How do you find the center and radius of the circle $${(x-3)}^2+y^2=4$$?

Answer 1

Hint: This type of question is based on the concept of the equation of a circle. Here, to explain the concept let us consider the standard equation of a circle, that is, $${(x-h)}^2+{(y-k)}^2=r^2$$. Here, (h,k) is the centre of the circle and ‘r’ is the radius. By comparing the standard equation of circle and the given circle, we get h=3 and k=0. Thus, we get the centre of the given circle. Similarly, comparing the standard equation of circle with the given circle, we get $$r^2=4$$. Taking the square root on both the sides, we get the radius of the circle.

Complete answer:
According to the question, we are asked to find the radius and center of the circle $${(x-3)}^2+y^2=4$$.
We have been given the equation of the circle is $${(x-3)}^2+y^2=4$$. --------(1)

Let us first consider the standard equation of a circle.
$${(x-h)}^2+{(y-k)}^2=r^2$$ ---------(2)
Here, h is a point in the x-axis and k is a point in the y-axis.
Therefore, the centre of this circle is (h,k).
Also the radius of the circle is ‘r’.
On comparing equation (1) with equation (2), we get
h=3 and k=0.
Therefore, the centre of the circle is (3,0).
Also by comparing the standard equation of circle with the given circle,
We get $$r^2=4$$. --------(3)
Let us take square root on both sides of the equation (3).
$$\Rightarrow \sqrt{r^2}=\sqrt{4}$$
But we know that $$2^2=4$$.
$$\Rightarrow \sqrt{r^2}=\sqrt{2^2}$$
Also we know that $$\sqrt{x^2}=x$$.
Using this in the above obtained expression, we get
$$r=2$$
Therefore, the radius of the circle is 2 units.
Hence, the centre and radius of the circle $${(x-3)}^2+y^2=4$$ is (3,0) and 2 respectively.

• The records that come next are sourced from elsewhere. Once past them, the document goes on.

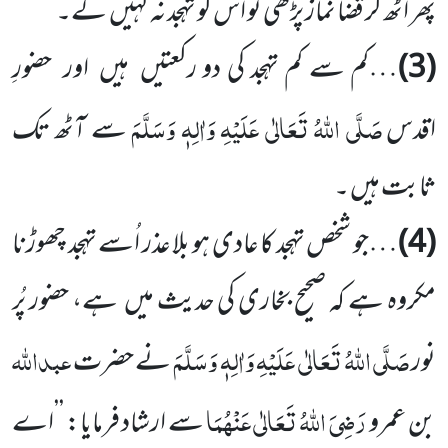
پھر اٹھ کر قضا نماز پڑھی تو اُس کو تہجد نہ کہیں گے۔
(3)
…کم سے کم تہجد کی دو رکعتیں ہیں اور حضورِ
صَلَّی اللّٰہُ تَعَالٰی عَلَیْہِ وَاٰلِہٖ وَسَلَّمَ
اقدس
سے آٹھ تک
ثابت ہیں ۔
(4)
…جو شخص تہجد کا عادی ہو بلا عذر اُسے تہجد چھوڑنا
مکروہ ہے کہ صحیح بخاری کی حدیث میں ہے، حضور پُر
صَلَّی اللّٰہُ تَعَالٰی عَلَیْہِ وَاٰلِہٖ وَسَلَّمَ
عبداللّٰہ
نور
نے حضرت
رَضِیَ اللّٰہُ تَعَالٰی عَنْہُمَا
بن عمرو
سے ارشاد فرمایا: ’’اے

Note: We can also solve this type of question by plotting the graph.
The given equation is $${(x-3)}^2+y^2=4$$.
$$\Rightarrow y^2=4-{(x-3)}^2$$
On taking square root on both the sides, we get,
$$\Rightarrow \sqrt{y^2}=\sqrt{4-{(x-3)}^2}$$
$$\Rightarrow y=\sqrt{4-{(x-3)}^2}$$
On substituting any value of x from x- axis, we get a corresponding term y from y-axis.
On plotting a graph with the obtained points, we get

Therefore, from the circle obtained from plotting the graph, we find that the centre is (3,0) and radius is 2 units.